───── DATA RECORDS

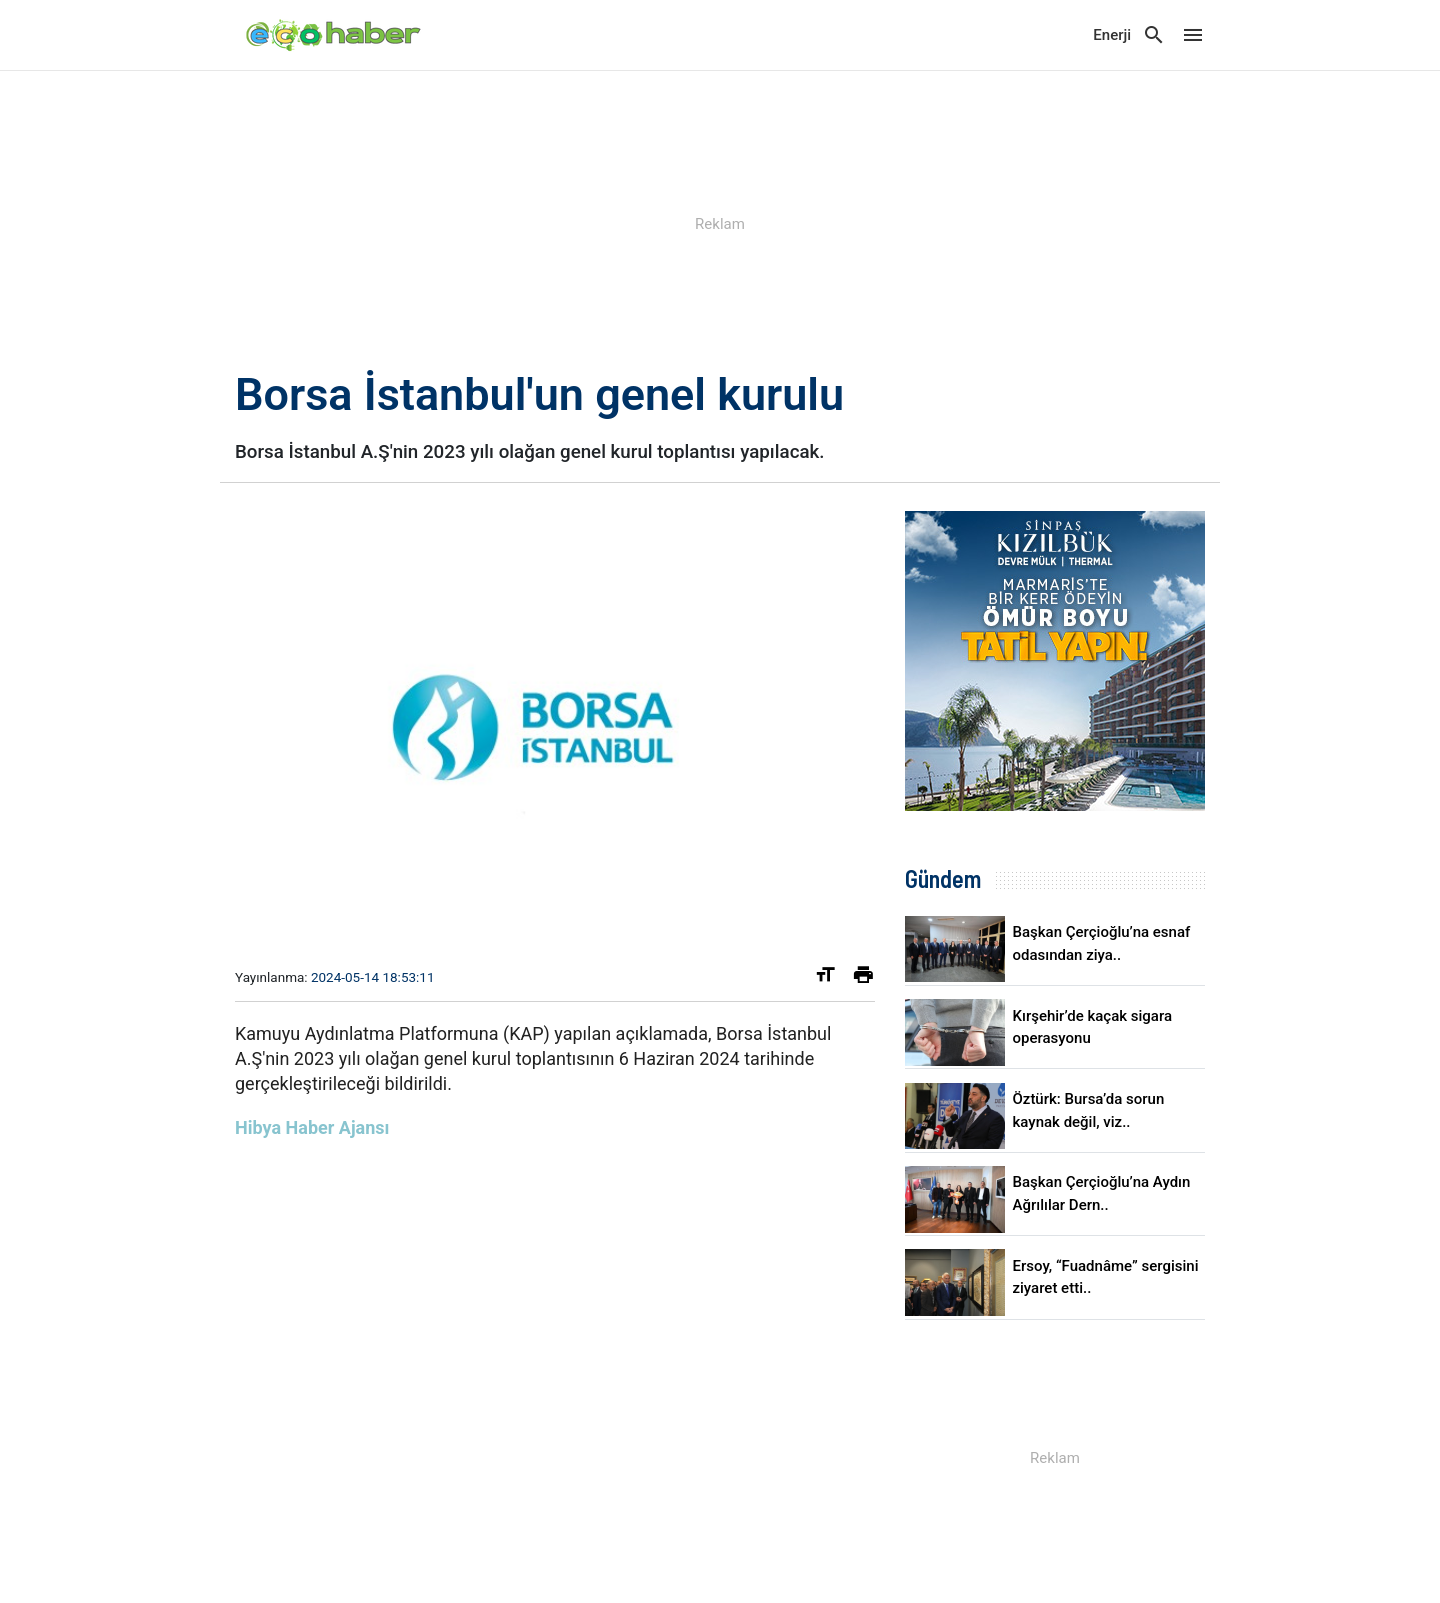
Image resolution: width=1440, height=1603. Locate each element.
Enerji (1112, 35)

──────────
───── DATA RECORDS

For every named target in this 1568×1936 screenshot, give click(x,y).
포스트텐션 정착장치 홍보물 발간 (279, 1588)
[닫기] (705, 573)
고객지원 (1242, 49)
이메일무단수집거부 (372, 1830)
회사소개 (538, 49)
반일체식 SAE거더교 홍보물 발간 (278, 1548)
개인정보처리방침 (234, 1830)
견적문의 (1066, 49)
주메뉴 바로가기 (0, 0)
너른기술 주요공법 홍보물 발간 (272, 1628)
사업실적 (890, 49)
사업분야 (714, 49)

──────────

== WHAT NEEDS TO BE DONE ==
Please copy, exactly and with nothing else, the lines above beginning at the line that has "Image resolution: width=1440, height=1603." and ending with the line that has "Enerji (1112, 35)".

== RESULT ==
Image resolution: width=1440, height=1603. Locate each element.
Enerji (1112, 35)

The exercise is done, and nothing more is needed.